=== Section Start ===
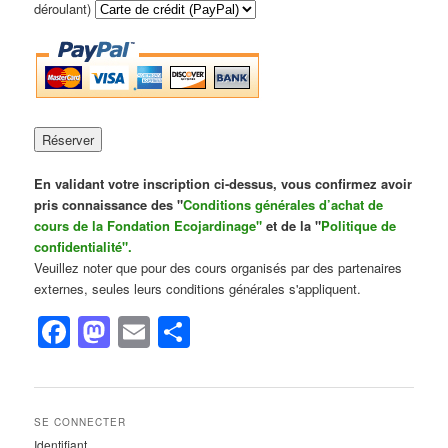
déroulant)
En validant votre inscription ci-dessus, vous confirmez avoir
pris connaissance des "
Conditions générales d’achat de
cours de la Fondation Ecojardinage"
et de la "
Politique de
confidentialité".
Veuillez noter que pour des cours organisés par des partenaires
externes, seules leurs conditions générales s'appliquent.
Facebook
Mastodon
Email
Partager
SE CONNECTER
Identifiant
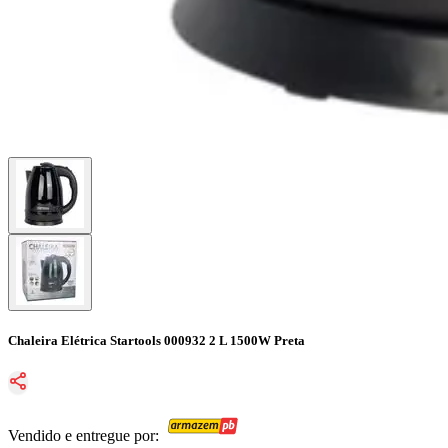
Chaleira Elétrica Startools 000932 2 L 1500W Preta
Vendido e entregue por:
=== Section End ===
# [Instructions to follow]
Once the pictures are set aside, write out each record exactly.

# [Solution for this problem]
déroulant)
En validant votre inscription ci-dessus, vous confirmez avoir
pris connaissance des "
Conditions générales d’achat de
cours de la Fondation Ecojardinage"
et de la "
Politique de
confidentialité".
Veuillez noter que pour des cours organisés par des partenaires
externes, seules leurs conditions générales s'appliquent.
Facebook
Mastodon
Email
Partager
SE CONNECTER
Identifiant
Chaleira Elétrica Startools 000932 2 L 1500W Preta
Vendido e entregue por:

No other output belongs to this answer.